# **POSTPONED** SolenTTeers/Sussex SouTTh Downs 24th Jan



## mighTy Tee (Jul 10, 2002)

SolenTTeers/Sussex SouTTh Downs joint meet Sunday 24th January

To start the New Year I have teamed up with Trev (ttrev21) for a joint SolenTTeers and Sussex meet and drive on the South Downs, starting at 11:30am Whiteways Car Park north of Arundel we intend to take in some stunning scenery and traffic permitting some great roads along the South Downs ending up at a pub for Sunday Lunch at the White Horse @ Easebourne which promises great home-made food, then time permitting a run down to Goodwood.

3 meeting point options:

1) Meet in the car park of the Solent Hotel, Whiteley (just off J9 M27) at 10:30am
2) Meet at Whiteways Car Park(Adjacent to A29/A284/B2139 Roundabout) at 11:30am
3) Trev will post up a start point in his thread

Please post below if interested and include your intended meeting point.

Cheers Richard


----------



## robokn (Feb 21, 2006)

Not the best date Rich as this is the same day as RWYB at Santa Pod


----------



## mighTy Tee (Jul 10, 2002)

robokn said:


> Not the best date Rich as this is the same day as RWYB at Santa Pod


We are aware of the clash however we are not aiming for those who want to do speed tests, so hopefully this event will appeal to a different audience.


----------



## Mack The Knife (Jun 14, 2007)

Looks good.


----------



## robokn (Feb 21, 2006)

There are a few who are going just to spectate as well


----------



## redrocketTT (Oct 6, 2008)

Hi Richard
i've posted on Trev's thread. i'll be meeting you at Whiteways, as i'm just down the road at Bognor.
Cheers
David


----------



## mighTy Tee (Jul 10, 2002)

Excellent, looking forward to meeting you. [smiley=thumbsup.gif]


----------



## ScoTTish (Jun 26, 2008)

Hi There Richard,

Just back from Vegas and not got my brain thawed out yet - would love to come, need to check with with my social secretary to see if we have anything on or if she wants to come, but she is asleep right now..
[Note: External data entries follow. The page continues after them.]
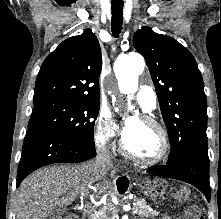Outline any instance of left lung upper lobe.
<instances>
[{
    "instance_id": "5c2ea615",
    "label": "left lung upper lobe",
    "mask_w": 221,
    "mask_h": 219,
    "mask_svg": "<svg viewBox=\"0 0 221 219\" xmlns=\"http://www.w3.org/2000/svg\"><path fill=\"white\" fill-rule=\"evenodd\" d=\"M146 60L171 144L169 160L193 146H207V100L202 75L193 55L174 38L149 27L133 38Z\"/></svg>"
}]
</instances>
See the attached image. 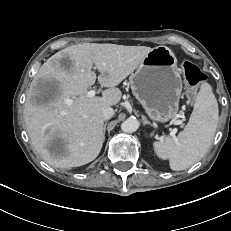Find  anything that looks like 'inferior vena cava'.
Listing matches in <instances>:
<instances>
[{
  "mask_svg": "<svg viewBox=\"0 0 231 231\" xmlns=\"http://www.w3.org/2000/svg\"><path fill=\"white\" fill-rule=\"evenodd\" d=\"M101 115H102V118L104 120H109L110 118L113 117L114 110H113V108L106 106V107L102 108Z\"/></svg>",
  "mask_w": 231,
  "mask_h": 231,
  "instance_id": "obj_1",
  "label": "inferior vena cava"
}]
</instances>
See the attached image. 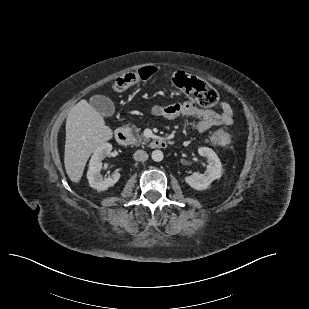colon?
Instances as JSON below:
<instances>
[{
	"label": "colon",
	"instance_id": "1",
	"mask_svg": "<svg viewBox=\"0 0 309 309\" xmlns=\"http://www.w3.org/2000/svg\"><path fill=\"white\" fill-rule=\"evenodd\" d=\"M156 73V68L152 66L141 68L137 71L124 74L118 77L113 89L121 92L133 84L150 79ZM173 85L189 95L195 102L204 107L215 106L219 101L218 92L208 83L197 79L194 76L187 75L183 72H178L172 77ZM221 138L230 140V136L223 135ZM219 136H214L212 141L219 140Z\"/></svg>",
	"mask_w": 309,
	"mask_h": 309
}]
</instances>
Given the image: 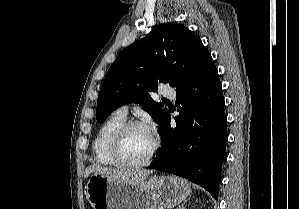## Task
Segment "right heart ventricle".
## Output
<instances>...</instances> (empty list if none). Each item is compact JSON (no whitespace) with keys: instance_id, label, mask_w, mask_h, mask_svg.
Listing matches in <instances>:
<instances>
[{"instance_id":"e07e8e85","label":"right heart ventricle","mask_w":299,"mask_h":209,"mask_svg":"<svg viewBox=\"0 0 299 209\" xmlns=\"http://www.w3.org/2000/svg\"><path fill=\"white\" fill-rule=\"evenodd\" d=\"M125 122L126 116L115 111L100 126L93 142L94 157L99 164L115 166L110 153L111 142L115 132Z\"/></svg>"}]
</instances>
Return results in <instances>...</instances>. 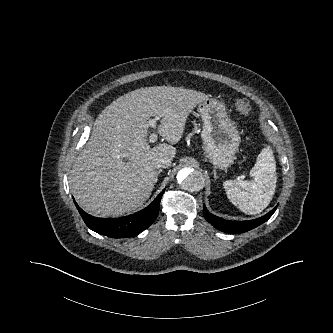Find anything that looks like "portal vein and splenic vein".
<instances>
[{
  "label": "portal vein and splenic vein",
  "mask_w": 333,
  "mask_h": 333,
  "mask_svg": "<svg viewBox=\"0 0 333 333\" xmlns=\"http://www.w3.org/2000/svg\"><path fill=\"white\" fill-rule=\"evenodd\" d=\"M156 122H157V119L149 120V126L155 128L156 127ZM157 138H158V135L156 133H152L149 136V141L153 143V142L157 141Z\"/></svg>",
  "instance_id": "portal-vein-and-splenic-vein-1"
}]
</instances>
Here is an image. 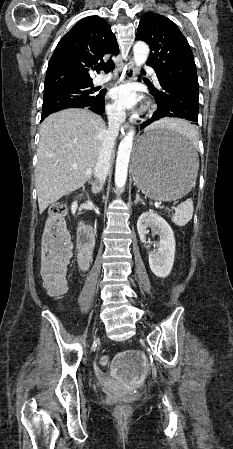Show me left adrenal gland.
I'll use <instances>...</instances> for the list:
<instances>
[{"instance_id": "obj_1", "label": "left adrenal gland", "mask_w": 233, "mask_h": 449, "mask_svg": "<svg viewBox=\"0 0 233 449\" xmlns=\"http://www.w3.org/2000/svg\"><path fill=\"white\" fill-rule=\"evenodd\" d=\"M138 202H141L143 205H145L144 201L140 198L139 194H136L134 204H138Z\"/></svg>"}]
</instances>
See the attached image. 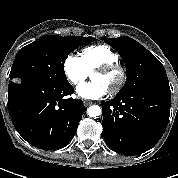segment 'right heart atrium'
Here are the masks:
<instances>
[{
	"instance_id": "d8ad5b80",
	"label": "right heart atrium",
	"mask_w": 178,
	"mask_h": 178,
	"mask_svg": "<svg viewBox=\"0 0 178 178\" xmlns=\"http://www.w3.org/2000/svg\"><path fill=\"white\" fill-rule=\"evenodd\" d=\"M63 70L67 80L73 85L82 83L89 75L81 58L72 54L65 58Z\"/></svg>"
}]
</instances>
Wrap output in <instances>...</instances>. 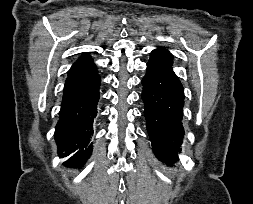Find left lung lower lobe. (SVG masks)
Listing matches in <instances>:
<instances>
[{"label":"left lung lower lobe","instance_id":"left-lung-lower-lobe-1","mask_svg":"<svg viewBox=\"0 0 253 204\" xmlns=\"http://www.w3.org/2000/svg\"><path fill=\"white\" fill-rule=\"evenodd\" d=\"M172 59V54L163 48L151 52L141 95L153 151L168 164L178 160L184 137V89L172 70Z\"/></svg>","mask_w":253,"mask_h":204}]
</instances>
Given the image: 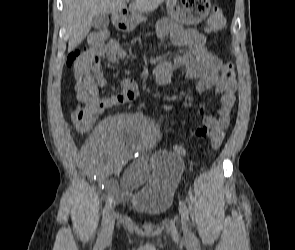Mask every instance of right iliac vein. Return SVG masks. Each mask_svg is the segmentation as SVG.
Returning <instances> with one entry per match:
<instances>
[{
    "label": "right iliac vein",
    "mask_w": 295,
    "mask_h": 250,
    "mask_svg": "<svg viewBox=\"0 0 295 250\" xmlns=\"http://www.w3.org/2000/svg\"><path fill=\"white\" fill-rule=\"evenodd\" d=\"M114 225H115V220L113 216H110L105 228V233H104V238L106 240H109L112 237L113 231H114Z\"/></svg>",
    "instance_id": "right-iliac-vein-1"
}]
</instances>
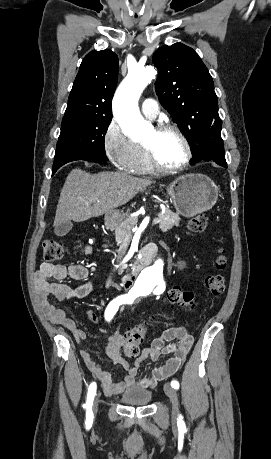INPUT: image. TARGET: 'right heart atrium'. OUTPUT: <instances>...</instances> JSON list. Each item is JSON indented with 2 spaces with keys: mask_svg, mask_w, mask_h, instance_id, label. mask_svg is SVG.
Listing matches in <instances>:
<instances>
[{
  "mask_svg": "<svg viewBox=\"0 0 271 459\" xmlns=\"http://www.w3.org/2000/svg\"><path fill=\"white\" fill-rule=\"evenodd\" d=\"M105 156L118 169H126L133 155V143L115 120H111L102 135Z\"/></svg>",
  "mask_w": 271,
  "mask_h": 459,
  "instance_id": "right-heart-atrium-1",
  "label": "right heart atrium"
}]
</instances>
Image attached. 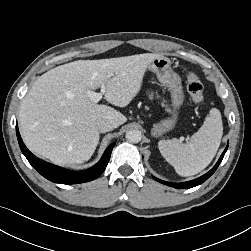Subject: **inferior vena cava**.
<instances>
[{
  "label": "inferior vena cava",
  "instance_id": "1",
  "mask_svg": "<svg viewBox=\"0 0 251 251\" xmlns=\"http://www.w3.org/2000/svg\"><path fill=\"white\" fill-rule=\"evenodd\" d=\"M97 128H98L99 132L105 133V132L113 130L115 128V126L109 120L99 119L97 121Z\"/></svg>",
  "mask_w": 251,
  "mask_h": 251
}]
</instances>
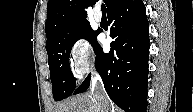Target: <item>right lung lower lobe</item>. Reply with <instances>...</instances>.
<instances>
[{"label":"right lung lower lobe","mask_w":193,"mask_h":112,"mask_svg":"<svg viewBox=\"0 0 193 112\" xmlns=\"http://www.w3.org/2000/svg\"><path fill=\"white\" fill-rule=\"evenodd\" d=\"M109 53L95 51V67L111 100L126 112H146L149 26L142 0H125L108 15ZM90 74L72 94L85 92Z\"/></svg>","instance_id":"1"}]
</instances>
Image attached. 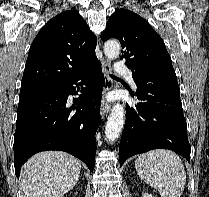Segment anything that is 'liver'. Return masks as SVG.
Wrapping results in <instances>:
<instances>
[{
	"label": "liver",
	"instance_id": "obj_1",
	"mask_svg": "<svg viewBox=\"0 0 209 197\" xmlns=\"http://www.w3.org/2000/svg\"><path fill=\"white\" fill-rule=\"evenodd\" d=\"M80 171V160L65 152L35 154L21 170L24 197H63L76 185Z\"/></svg>",
	"mask_w": 209,
	"mask_h": 197
}]
</instances>
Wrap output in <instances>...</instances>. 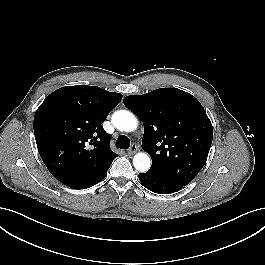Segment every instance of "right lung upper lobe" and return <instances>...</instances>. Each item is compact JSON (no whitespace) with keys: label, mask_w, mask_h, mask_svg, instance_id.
I'll return each instance as SVG.
<instances>
[{"label":"right lung upper lobe","mask_w":265,"mask_h":265,"mask_svg":"<svg viewBox=\"0 0 265 265\" xmlns=\"http://www.w3.org/2000/svg\"><path fill=\"white\" fill-rule=\"evenodd\" d=\"M122 94L97 86H66L51 93L34 115L40 156L50 173L64 184L107 170L118 154L109 147L102 127Z\"/></svg>","instance_id":"obj_1"}]
</instances>
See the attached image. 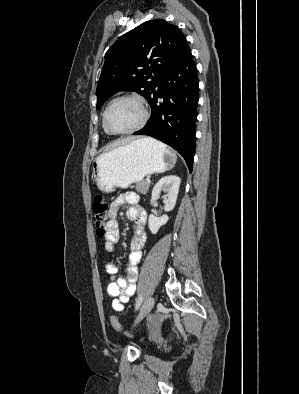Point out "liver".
I'll return each mask as SVG.
<instances>
[{"instance_id": "1", "label": "liver", "mask_w": 299, "mask_h": 394, "mask_svg": "<svg viewBox=\"0 0 299 394\" xmlns=\"http://www.w3.org/2000/svg\"><path fill=\"white\" fill-rule=\"evenodd\" d=\"M133 140V138H127V139H124V140H122V141H119V142H117L116 143V145H124V144H127V143H129V142H131Z\"/></svg>"}]
</instances>
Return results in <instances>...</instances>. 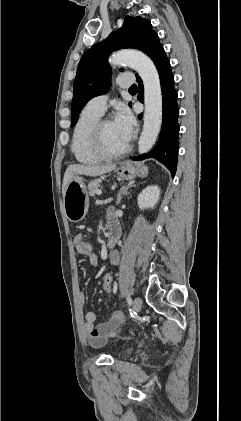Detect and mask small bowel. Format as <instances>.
Returning a JSON list of instances; mask_svg holds the SVG:
<instances>
[{"instance_id": "1", "label": "small bowel", "mask_w": 241, "mask_h": 421, "mask_svg": "<svg viewBox=\"0 0 241 421\" xmlns=\"http://www.w3.org/2000/svg\"><path fill=\"white\" fill-rule=\"evenodd\" d=\"M83 235L81 233L77 234L73 242L77 246L83 241ZM87 256L90 264L96 266L98 264V257L93 252L85 254ZM119 253L117 251H111L109 254V261L111 264H117L119 262ZM79 300L84 303L85 295L84 293L79 294ZM96 314L92 311H89L85 315L84 327L86 330L87 341L92 347H102L105 345L109 336L115 334L117 329L124 324L125 317L120 312H114L110 319L99 323L95 326Z\"/></svg>"}]
</instances>
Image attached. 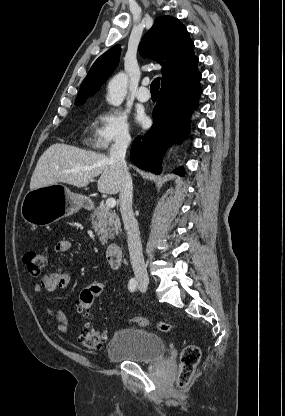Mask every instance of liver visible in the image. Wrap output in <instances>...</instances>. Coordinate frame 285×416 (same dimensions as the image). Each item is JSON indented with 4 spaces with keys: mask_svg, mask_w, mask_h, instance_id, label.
Segmentation results:
<instances>
[{
    "mask_svg": "<svg viewBox=\"0 0 285 416\" xmlns=\"http://www.w3.org/2000/svg\"><path fill=\"white\" fill-rule=\"evenodd\" d=\"M124 174V170L109 162L105 154L87 152L66 144H53L40 156L32 174L30 190L52 186L57 182L86 188L93 178L100 176L98 192L118 194Z\"/></svg>",
    "mask_w": 285,
    "mask_h": 416,
    "instance_id": "1",
    "label": "liver"
}]
</instances>
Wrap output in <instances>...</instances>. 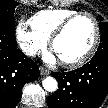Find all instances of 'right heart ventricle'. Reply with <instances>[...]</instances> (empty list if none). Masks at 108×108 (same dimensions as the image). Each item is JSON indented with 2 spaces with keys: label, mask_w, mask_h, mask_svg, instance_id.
<instances>
[{
  "label": "right heart ventricle",
  "mask_w": 108,
  "mask_h": 108,
  "mask_svg": "<svg viewBox=\"0 0 108 108\" xmlns=\"http://www.w3.org/2000/svg\"><path fill=\"white\" fill-rule=\"evenodd\" d=\"M75 13L76 10L67 8L45 9L35 13L29 23L34 31L49 40L56 28Z\"/></svg>",
  "instance_id": "e07e8e85"
}]
</instances>
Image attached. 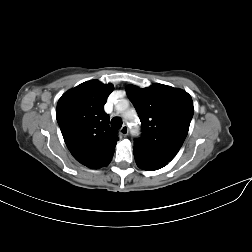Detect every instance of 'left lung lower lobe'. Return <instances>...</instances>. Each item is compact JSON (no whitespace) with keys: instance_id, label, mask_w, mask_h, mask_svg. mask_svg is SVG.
<instances>
[{"instance_id":"0a47b994","label":"left lung lower lobe","mask_w":252,"mask_h":252,"mask_svg":"<svg viewBox=\"0 0 252 252\" xmlns=\"http://www.w3.org/2000/svg\"><path fill=\"white\" fill-rule=\"evenodd\" d=\"M134 149V158L139 168L147 171H154L163 168L169 161L145 153L137 148Z\"/></svg>"}]
</instances>
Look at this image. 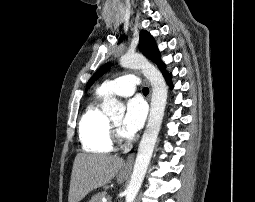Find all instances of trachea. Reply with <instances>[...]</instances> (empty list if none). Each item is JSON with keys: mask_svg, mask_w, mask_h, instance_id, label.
I'll list each match as a JSON object with an SVG mask.
<instances>
[{"mask_svg": "<svg viewBox=\"0 0 255 202\" xmlns=\"http://www.w3.org/2000/svg\"><path fill=\"white\" fill-rule=\"evenodd\" d=\"M143 93H144V94H148V93H149V89H148L147 87H144V88H143Z\"/></svg>", "mask_w": 255, "mask_h": 202, "instance_id": "1", "label": "trachea"}]
</instances>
will get back to you soon.

Happy new Year to all and hope to see you soon.


----------



## mighTy Tee (Jul 10, 2002)

SolenTTeers now has a facebook group see http://www.facebook.com/group.php?gid=238461011568


----------



## mighTy Tee (Jul 10, 2002)

Pub now confirmed:

Starting at Solent Hotel:
Richard & Julie (me)
Bill + Lorraine (BillP)
Tony (TT-Tony)
James (JMTT) +1 TBC
John & Helen (TTotal) TBC
Guy & Michelle (Gizmo750) TBC

Meeting at Whiteways:
RedrocketTT

IainJB TBC


----------



## redrocketTT (Oct 6, 2008)

Hi Richard
I'll be meeting you at Whiteways too. 
Regards
David


----------



## TTotal (Aug 12, 2002)

If we are allowed with our midgeTT ?










Cant promise we can keep up though.... [smiley=bigcry.gif]


----------



## mighTy Tee (Jul 10, 2002)

Of course you're welcome John, you can even take the lead to keep things at a sedate pace.


----------



## mighTy Tee (Jul 10, 2002)

mighTy Tee said:


> Pub now confirmed:
> 
> Starting at Solent Hotel:
> Richard & Julie (me)
> ...


----------



## Gone (May 5, 2009)

Hi I'm based in that London but I'll be visiting family close to Portsmouth that weekend and it would be nice to meet a few more people. Count me in for the Fareham - Arundel section then we'll see how we go - may have to head home in tome for sunday lunch!


----------



## SimonQS (Jul 21, 2008)

mighTy Tee said:


> mighTy Tee said:
> 
> 
> > Pub now confirmed:
> ...


Sorry Rich. can't do...


----------



## mighTy Tee (Jul 10, 2002)

SimonQS said:


> Sorry Rich. can't do...


Just cuz I left out a space....... Anyway you werent invited, we couldnt have 2 x blue qS on a meet could we. :roll:


----------



## SimonQS (Jul 21, 2008)

mighTy Tee said:


> SimonQS said:
> 
> 
> > Sorry Rich. can't do...
> ...


exactly :wink:


----------



## mighTy Tee (Jul 10, 2002)

Sorry everyone, due to low take up we have decided to POSTPONE this event.

:? :? :?

Look out for the new date.


----------



## Simon QS (Jan 28, 2009)

Just as well, Portsmouth Audi still have my QS and I didn't fancy driving around in the A6. Its like a bloody tank and only a 2.0ltr diesel - stupidly fast!

Keep me posted.


----------



## JMtt (Nov 17, 2009)

Ok, will keep my eye out for the new date Rich. Can i suggest the new forest as a possible meet in the near future? Beaulieu motor museum perhaps?
James.


----------



## TTotal (Aug 12, 2002)

That's a little close to work..... :lol:

Been there since March last year!

http://www.beaulieu.co.uk/beaulieunewfor2010 See July 24th for the German Day.....


----------